If you have kids, you [[MIGHT]] get them interested in this.
part 1-a:tools
Using the dnstools
I just posted trace the status of name-service and mail-service for a
domain of interest to you. If you are working at a company that might
give you some ideas, relative to the company, a supplier, a customer.
Try to format the results in an understandable fashion. DNS record
tracking is not easy: the graphical tool I showed you is certainly one
way.
part 2: email Due Thursday, June 14, 2001
Try at least the following four types of email:
- local-local
- local-remote
- remote-local
- remote-remote (called "forwarding" )
If you do not have an account on a machine other than studsys,
then obtain one of the free accounts from hotmail or yahoo or a similar
service. The TAs can show you the process.
In each case obtain the entire email message, complete with all
headers, and analyze the headers to see what added each one, and why.
For example each time an SMTP transfer is made a Recieved: header
will be added by the SMTP server that received the mail.

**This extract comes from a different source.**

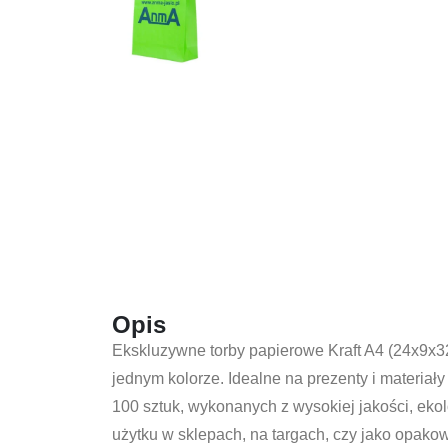
Opis
Ekskluzywne torby papierowe Kraft A4 (24x9x
jednym kolorze. Idealne na prezenty i materia
100 sztuk, wykonanych z wysokiej jakości, eko
użytku w sklepach, na targach, czy jako opako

My recommendation for capturing the content with headers intact is
just to edit your "mbox" file on studsys (in your home directory). You
can send an email, for example, and then do "tail -100 mbox" to get the
last 100 lines, and throw away the top lines, keeping only the bottom
part that you need. Or you can just edit your mbox file, if it is not
too large.
- week 3 due Monday, June 18, 8:00 A.M.
-
One way to turn in your assignment is to use the "script" command on a Unix machine,
as detailed in script. Something similar can be done in DOS
if you are working at home by copying the screen of your DOS box to the ClipBoard,
and then saving it to a file.
Write a simple Java client and server, following an example such as
my "WHOIS".
First copy my code from /home/doug/public_html/src/java/net/dougharris./example/whois, to obtain two files ClientWHO.java and ServerWHO.java.
Compile them both with your "javacd".
Have the client query rs.internic.net at port 43 for dougharris.net
(or any other domain name) with:
javad net.dougharris.example.whois.ClientWHO rs.internic.net 43 dougharris.net
Start the server by something like
javad net.dougharris.example.whois.ServerWHO 12000&
( see make my port
for a shell script to create a unique value for you).
Have the client query localhost at the chosen port for doug
(or any other login name) with:
javad net.dougharris.example.whois.ClientWHO localhost port doug
Now modify my client/server pair to do something else, say print a message using data sent by the client, or copy a file whose name is sent by the client.
- week 4: due Monday, June 25, 2001, 8:00 AM
-
Design a "standard servlet" which could be used on a complex web site as the "front end" for its sections, using initialization parameters for the context to determine the custom behavior that should be provided, and using the parameters for the configuration to specify the details of that behavior.
- week 5: due Thursday, June 28, 2001, 8:00 AM
-
Describe some problem area with which you are familiar, and suggest ways in which XML is going to impact that area in the near future. Please don't just say "HTML" or "database" or something of that sort, without being sure that you provide some non-obvious material in your description!